ECB Policymakers Remain Sitting On The Fence

Thursday, February 02, 2006

Ignoring the recent surge in energy and other commodity prices the ECB policymakers chose today the way of remaining on the fence in the face of mounting global imbalances. The governing council decided unanimously to leave the leading overnight rate unchanged at 2.25% after the hike by a quarter percentage point in December.

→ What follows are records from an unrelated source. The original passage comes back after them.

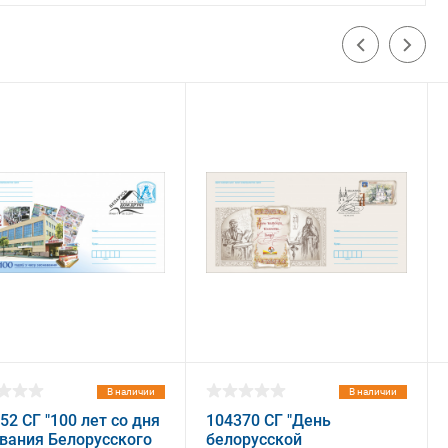
В наличии
В наличии
52 СГ "100 лет со дня
104370 СГ "День
вания Белорусского
белорусской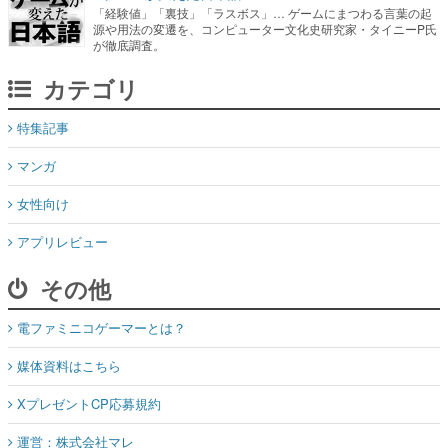
「経験値」「裏技」「ラスボス」… ゲームにまつわる言葉の起
源や用法の変遷を、コンピューター文化史研究家・タイニーP氏
が徹底調査。
カテゴリ
特集記事
マンガ
女性向け
アプリレビュー
その他
電ファミニコゲーマーとは？
媒体資料はこちら
XプレゼントCP応募規約
運営：株式会社マレ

While ECB president Jean-Claude Trichet stressed the point that Europe's interest rate setting body remains increasingly vigilant he injected further confusioning statements in the webcasted press conference (where issues like exploding money supply and the sudden slowdown in gold sales were left unquationed.) When asked by an Italian journalist whether he sees interest rates at an appropriate level he answered, "I did not say that," but never went as far as to say they were inappropriate. This leaves room for two kinds of speculation. Either the ECB has lost oversight of the monetary policy or we have to get used to the idea that central banks can be "a bit pregnant."
Trichet is certainly right on the spot though when he sees the outlook basically unchanged. The EU is still haunted by the two ghosts that go by the name of high unemployment and slow growth.

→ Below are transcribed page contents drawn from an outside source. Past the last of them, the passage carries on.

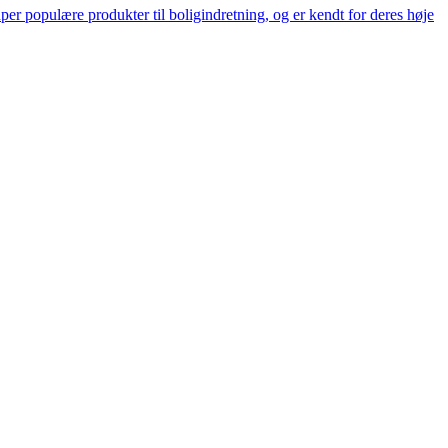
er populære produkter til boligindretning, og er kendt for deres høje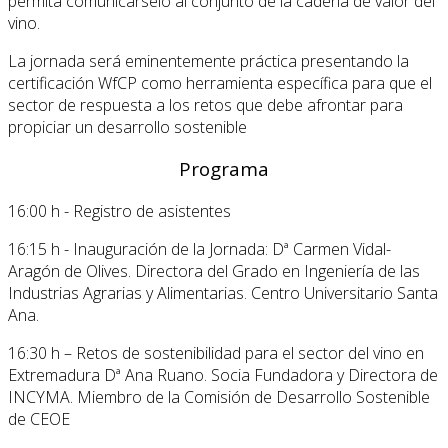
permita comunicárselo al conjunto de la cadena de valor del
vino.
La jornada será eminentemente práctica presentando la
certificación WfCP como herramienta específica para que el
sector de respuesta a los retos que debe afrontar para
propiciar un desarrollo sostenible
Programa
16:00 h - Registro de asistentes
16:15 h - Inauguración de la Jornada: Dª Carmen Vidal-
Aragón de Olives. Directora del Grado en Ingeniería de las
Industrias Agrarias y Alimentarias. Centro Universitario Santa
Ana.
16:30 h – Retos de sostenibilidad para el sector del vino en
Extremadura Dª Ana Ruano. Socia Fundadora y Directora de
INCYMA. Miembro de la Comisión de Desarrollo Sostenible
de CEOE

In his introductory statement Trichet pointed out that inflationary risks and downside risks to economic growth existed mainly on the external side.
The most important remarks made in the introductory statement:
"Downside risks to economic growth, relating, in particular, to persistently high and volatile oil prices and concerns about global imbalances, still dominate on the external side...

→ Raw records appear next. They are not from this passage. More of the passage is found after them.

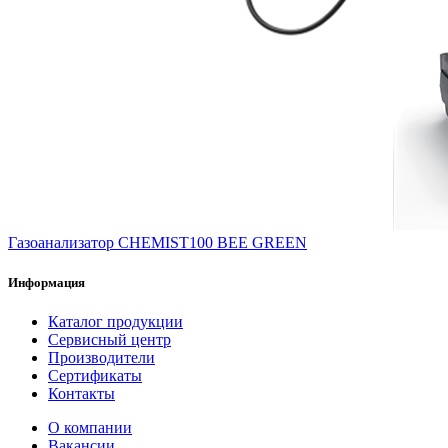
Газоанализатор CHEMIST100 BEE GREEN
Информация
Каталог продукции
Сервисный центр
Производители
Сертификаты
Контакты
О компании
Вакансии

Risks to this outlook for price developments remain on the upside and include further rises in oil prices, a pass-through of oil prices into consumer prices stronger than currently envisaged, additional increases in administered prices and indirect taxes, and - more fundamentally - potential second-round effects on wage and price-setting behaviour. It is therefore crucial that the social partners continue to meet their responsibilities also in the context of a more favourable economic environment.
Turning to the monetary analysis, the annual growth rate of M3 remains robust, even though it moderated further in December. This moderation can be explained in part by an apparent resumption of the unwinding of past portfolio shifts, which exerts a dampening effect on headline M3 growth. However, the trend rate of monetary expansion remains strong, reflecting the stimulative impact of the prevailing low level of interest rates. In particular, growth in the most liquid components of M3 continues to be very robust and the annual growth rate of loans to the private sector has increased further. Mortgage borrowing is particularly buoyant, implying a need to monitor developments in the housing market closely. Overall, strong monetary and credit growth in a context of already ample liquidity in the euro area points to risks to price stability over the medium to longer term."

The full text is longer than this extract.